5.2 Adding a Predictor Variable

"The greatest value of a picture is when it forces us to notice what we never expected to see." - John Tukey
We have seen that plotting the residuals vs a predictor variable in Section 3.2.1 is one way to determine if a linear relationship in the simple linear regression model is adequate.

If the points in this plot were not just randomly scattered about zero, then a model incorporating the nonlinear relationship may be needed.

Likewise, we can plot the residuals vs each predictor variable in multiple regression. Again, this shows if a linear term for that predictor variable is adequate in our model or if nonlinear term is needed.

We can also plot the residuals vs a potential predictor variable that is not already in the model. Any systematic pattern in this residual plot indicates that potential $X$ variables may be useful in modeling $Y$.

A residual plot vs a potential $X$ is limited in that it may not show the marginal effect of adding that variable when all other variables are already added. To see the marginal effect, we will need a different plot.
To see the marginal importance of a potential $X_{j}$ on modeling $Y$, given the other predictor variables that are already in the model, we can regression $X_{j}$ on all the predictor variables already in the model.

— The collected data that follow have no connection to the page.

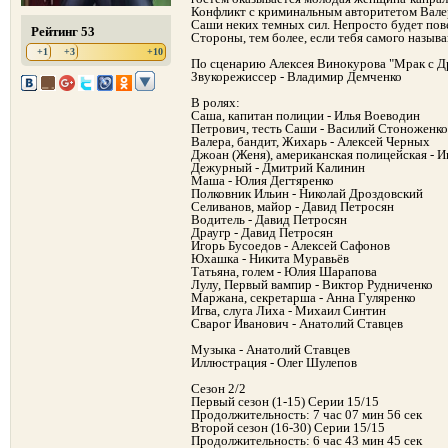
Конфликт с криминальным авторитетом Вале
Саши неких темных сил. Непросто будет пов
Рейтинг 53
Стороны, тем более, если тебя самого называ
+1
+3
+10
По сценарию Алексея Винокурова "Мрак с 
Звукорежиссер - Владимир Демченко
В ролях:
Саша, капитан полиции - Илья Воеводин
Петрович, тесть Саши - Василий Стоноженко
Валера, бандит, Жихарь - Алексей Черных
Джоан (Женя), американская полицейская - 
Дежурный - Дмитрий Калинин
Маша - Юлия Дегтяренко
Полковник Ильин - Николай Дроздовский
Селиванов, майор - Давид Петросян
Водитель - Давид Петросян
Драугр - Давид Петросян
Игорь Бусоедов - Алексей Сафонов
Юхашка - Никита Муравьёв
Татьяна, голем - Юлия Шарапова
Лулу, Первый вампир - Виктор Рудниченко
Маржана, секретарша - Анна Гуляренко
Игва, слуга Лиха - Михаил Синтин
Сварог Иванович - Анатолий Ставцев
Музыка - Анатолий Ставцев
Иллюстрация - Олег Шулепов
Сезон 2/2
Первый сезон (1-15) Серии 15/15
Продолжительность: 7 час 07 мин 56 сек
Второй сезон (16-30) Серии 15/15
Продолжительность: 6 час 43 мин 45 сек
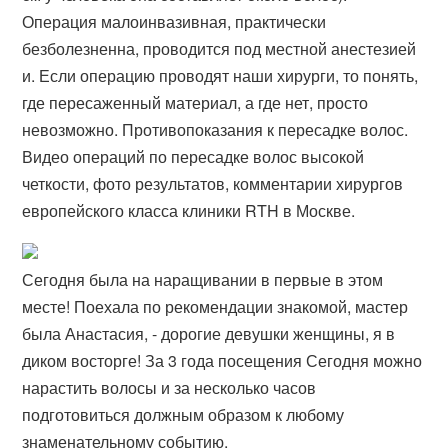
Операция малоинвазивная, практически
безболезненна, проводится под местной анестезией
и. Если операцию проводят наши хирурги, то понять,
где пересаженный материал, а где нет, просто
невозможно. Противопоказания к пересадке волос.
Видео операций по пересадке волос высокой
четкости, фото результатов, комментарии хирургов
европейского класса клиники RTH в Москве.
Сегодня была на наращивании в первые в этом
месте! Поехала по рекомендации знакомой, мастер
была Анастасия, - дорогие девушки женщины, я в
диком восторге! За 3 года посещения Сегодня можно
нарастить волосы и за несколько часов
подготовиться должным образом к любому
знаменательному событию.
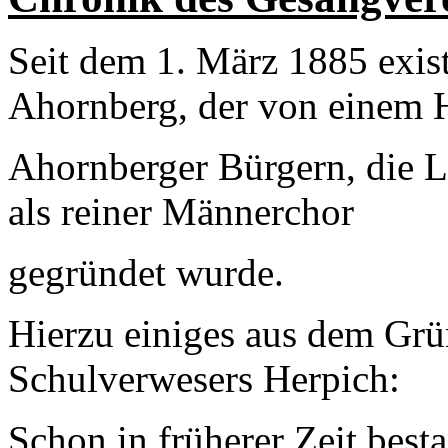
Seit dem 1. März 1885 exist
Ahornberg, der von einem 
Ahornberger Bürgern, die L
als reiner Männerchor
gegründet wurde.
Hierzu einiges aus dem Gr
Schulverwesers Herpich:
Schon in früherer Zeit best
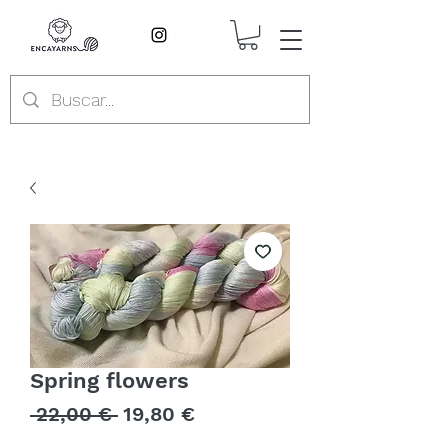
Spring flowers
Precio
Precio
 22,00 € 
19,80 €
de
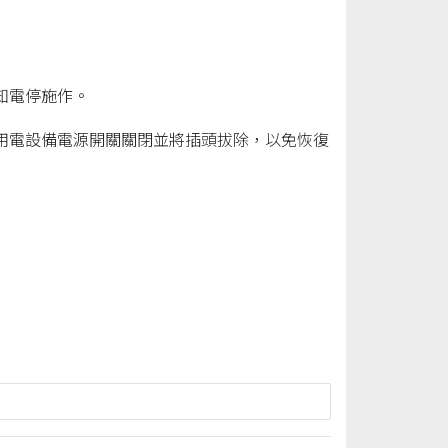
知電停施作。
用電設備電源開關關閉並將插頭拔除，以免恢復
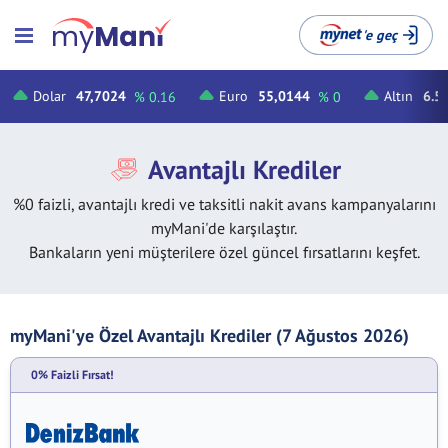
'e geç
Dolar
47,7024
Euro
55,0144
Altın
6.5
% 0.16
% 0
Avantajlı Krediler
%0 faizli, avantajlı kredi ve taksitli nakit avans kampanyalarını
myMani'de karşılaştır.
Bankaların yeni müşterilere özel güncel fırsatlarını keşfet.
myMani'ye Özel Avantajlı Krediler (7 Ağustos 2026)
0% Faizli Fırsat!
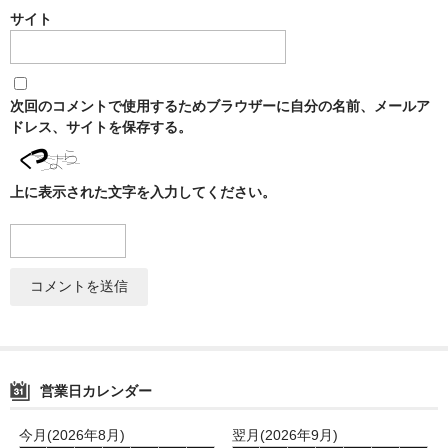
NOMAD
サイト
Mamay Custom
MEXANIKA
次回のコメントで使用するためブラウザーに自分の名前、メールア
ドレス、サイトを保存する。
Maklaud
HMS
上に表示された文字を入力してください。
ボウル(ハガル）
シーシャフレーバー
ChillCloud(チルクラウド）
AL FAKHER(アルファーヘル）
営業日カレンダー
オデュマン
今月(2026年8月)
翌月(2026年9月)
Cobra Blanc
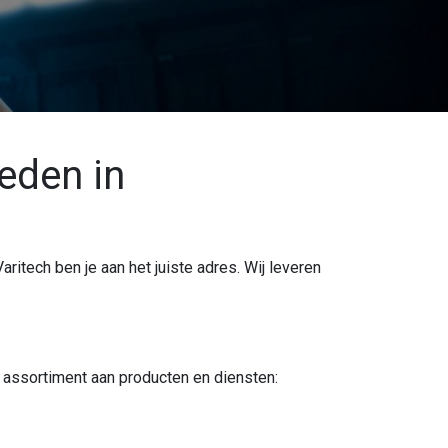
eden in
Varitech ben je aan het juiste adres. Wij leveren
assortiment aan producten en diensten:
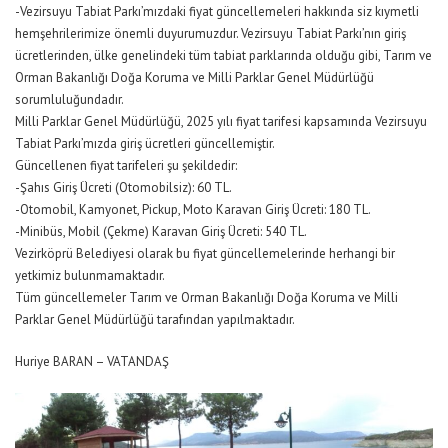
-Vezirsuyu Tabiat Parkı’mızdaki fiyat güncellemeleri hakkında siz kıymetli
hemşehrilerimize önemli duyurumuzdur. Vezirsuyu Tabiat Parkı’nın giriş
ücretlerinden, ülke genelindeki tüm tabiat parklarında olduğu gibi, Tarım ve
Orman Bakanlığı Doğa Koruma ve Milli Parklar Genel Müdürlüğü
sorumluluğundadır.
Milli Parklar Genel Müdürlüğü, 2025 yılı fiyat tarifesi kapsamında Vezirsuyu
Tabiat Parkı’mızda giriş ücretleri güncellemiştir.
Güncellenen fiyat tarifeleri şu şekildedir:
-Şahıs Giriş Ücreti (Otomobilsiz): 60 TL.
-Otomobil, Kamyonet, Pickup, Moto Karavan Giriş Ücreti: 180 TL.
-Minibüs, Mobil (Çekme) Karavan Giriş Ücreti: 540 TL.
Vezirköprü Belediyesi olarak bu fiyat güncellemelerinde herhangi bir
yetkimiz bulunmamaktadır.
Tüm güncellemeler Tarım ve Orman Bakanlığı Doğa Koruma ve Milli
Parklar Genel Müdürlüğü tarafından yapılmaktadır.
Huriye BARAN – VATANDAŞ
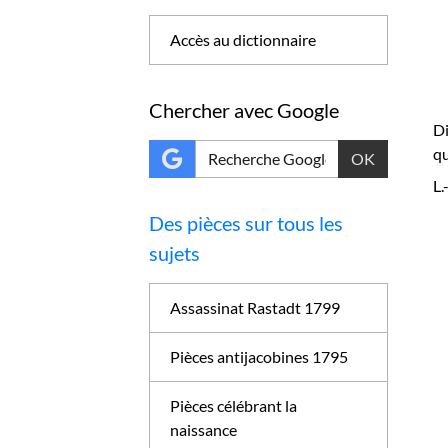
Accès au dictionnaire
Chercher avec Google
Di
qu
OK
L
Des pièces sur tous les
sujets
Assassinat Rastadt 1799
Pièces antijacobines 1795
Pièces célébrant la
naissance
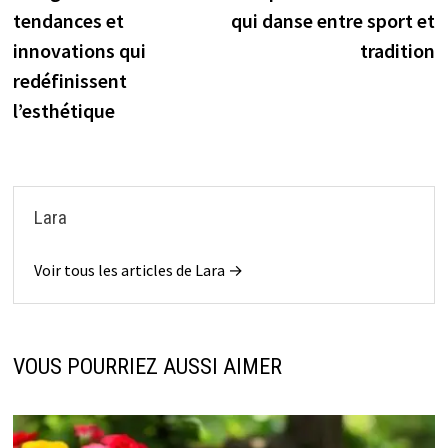
de
tendances et
qui danse entre sport et
l’article
innovations qui
tradition
redéfinissent
l’esthétique
Lara
Voir tous les articles de Lara →
VOUS POURRIEZ AUSSI AIMER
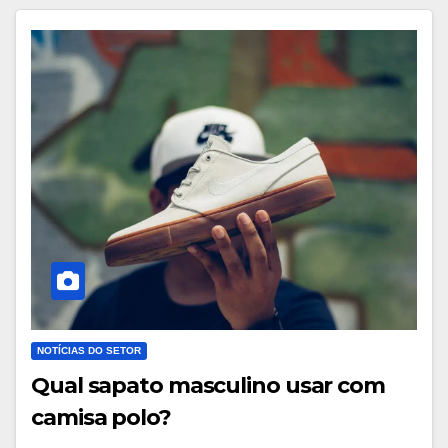
NOTÍCIAS DO SETOR
Qual sapato masculino usar com
camisa polo?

We then find the residuals of this fit which we denote as $e_{X_{j}|{\bf X}}$.

We now plot the residuals from the model involving $Y$ (regressed on the predictor variables not including $X_{j}$) against $e_{X_{j}|{\bf X}}$.

This plot is called an added variable plot. It is also sometimes called a partial regression plot or an adjusted variable plot.

From the added variable plot we can see the marginal importance of $X_{j}$ in reducing the variability remaining after regression on the other predictor variables. If the plot shows the points in a linear pattern with a nonzero slope, then $X_{j}$ may be helpful in explaining more variability in $Y$ in addition to the variables already included.

We may also see a systematic but nonlinear patter in the points. This means $X_{j}$ maybe helpful in the model but a nonlinear term is needed.
Let's examine the bodyfat data once again.

library(tidyverse)
library(car)

dat = read.table("http://www.jpstats.org/Regression/data/BodyFat.txt", header=T)

#suppose we start with just thigh in the model
fit2 = lm(bfat~thigh, data=dat)

dat$res2 = fit2 %>% resid()

#plot the residuals versus the potential variable tri
ggplot(dat, aes(x=tri, y=res2))+
  geom_point()

description


#this plots shows no systematic pattern so a nonlinear term is 
#not needed. However, does tri add explain anything more about
#Y given thigh is already included

#fit the model with both
fit12 = lm(bfat~tri+thigh, data=dat)

#give the added variable plots for all variables
#in the fit
avPlots(fit12)

description


# It appears adding thigh when tri is already included helps more 
# than including tri when thigh is already included. This is
# because the plots show thigh with a steeper slope and less
# spread about the line